Saved entries
-------
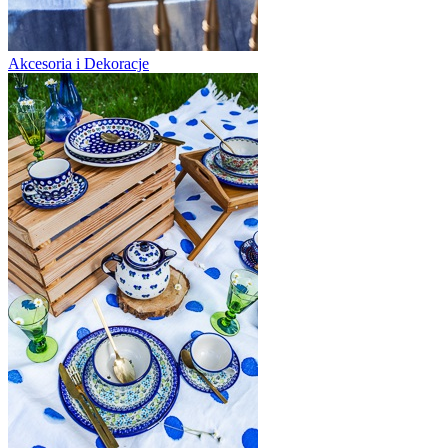
Akcesoria i Dekoracje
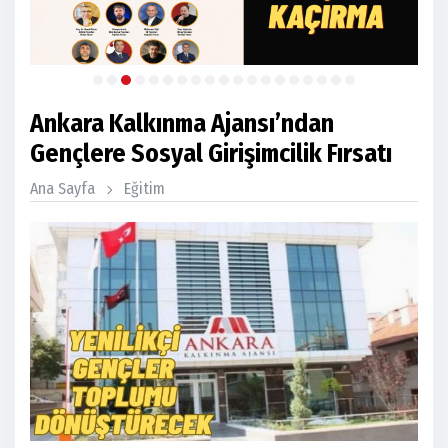
Ankara Kalkınma Ajansı’ndan
Gençlere Sosyal Girişimcilik Fırsatı
Ana Sayfa
Eğitim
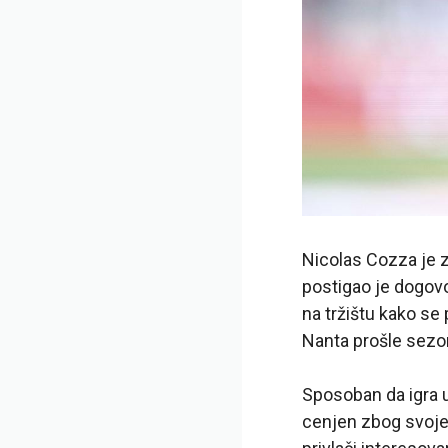
Nicolas Cozza je 
postigao je dogov
na tržištu kako se 
Nanta prošle sezone
Sposoban da igra u
cenjen zbog svoje 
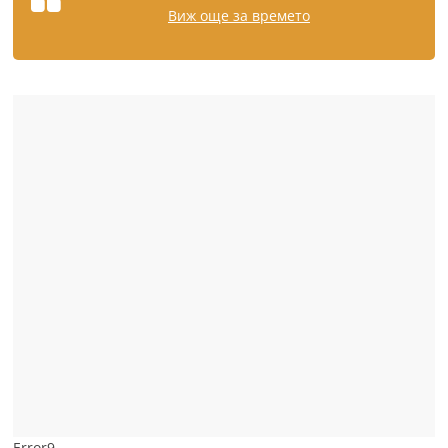
Виж още за времето
Error9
-------
Where an entry holds an image, drop the image and copy the remaining text exactly.

ANSWER TO THE EXERCISE:
Akcesoria i Dekoracje
Ankara Kalkınma Ajansı’ndan
Gençlere Sosyal Girişimcilik Fırsatı
Ana Sayfa
Eğitim
Nicolas Cozza je 
postigao je dogov
na tržištu kako se 
Nanta prošle sezone
Sposoban da igra u
cenjen zbog svoje 
Виж още за времето
Error9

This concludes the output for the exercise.